- _WORK INSTRUCTIONS_
Please write out all the data that follows exactly, without the pictures.

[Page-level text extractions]
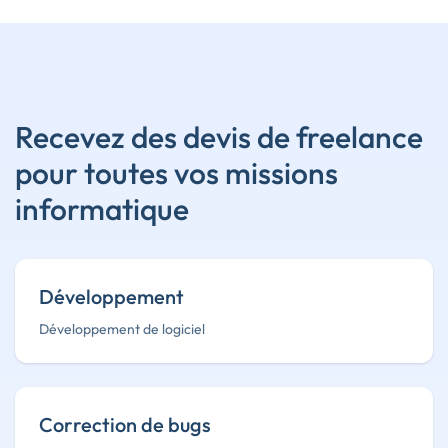
Recevez des devis de freelance
pour toutes vos missions
informatique
Développement
Développement de logiciel
Correction de bugs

- _YOUR RESPONSE_
Recevez des devis de freelance
pour toutes vos missions
informatique
Développement
Développement de logiciel
Correction de bugs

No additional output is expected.